***** SUPPLIED MATERIAL

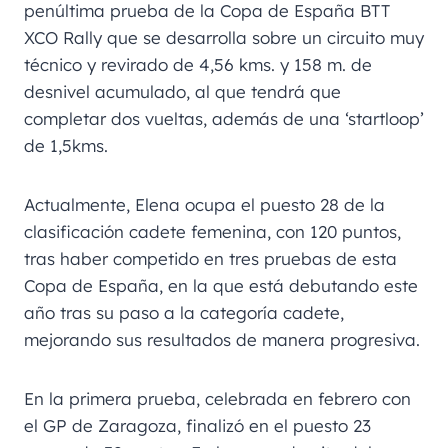
penúltima prueba de la Copa de España BTT
XCO Rally que se desarrolla sobre un circuito muy
técnico y revirado de 4,56 kms. y 158 m. de
desnivel acumulado, al que tendrá que
completar dos vueltas, además de una ‘startloop’
de 1,5kms.
Actualmente, Elena ocupa el puesto 28 de la
clasificación cadete femenina, con 120 puntos,
tras haber competido en tres pruebas de esta
Copa de España, en la que está debutando este
año tras su paso a la categoría cadete,
mejorando sus resultados de manera progresiva.
En la primera prueba, celebrada en febrero con
el GP de Zaragoza, finalizó en el puesto 23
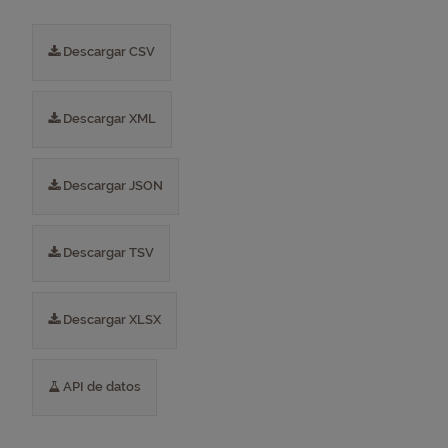
Descargar CSV
Descargar XML
Descargar JSON
Descargar TSV
Descargar XLSX
API de datos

**********

**YOUR OBJECTIVE**. Isolate each line of the listing above that includes "puesto". Copy it.

**RESPONSE AREA**.
Actualmente, Elena ocupa el puesto 28 de la
el GP de Zaragoza, finalizó en el puesto 23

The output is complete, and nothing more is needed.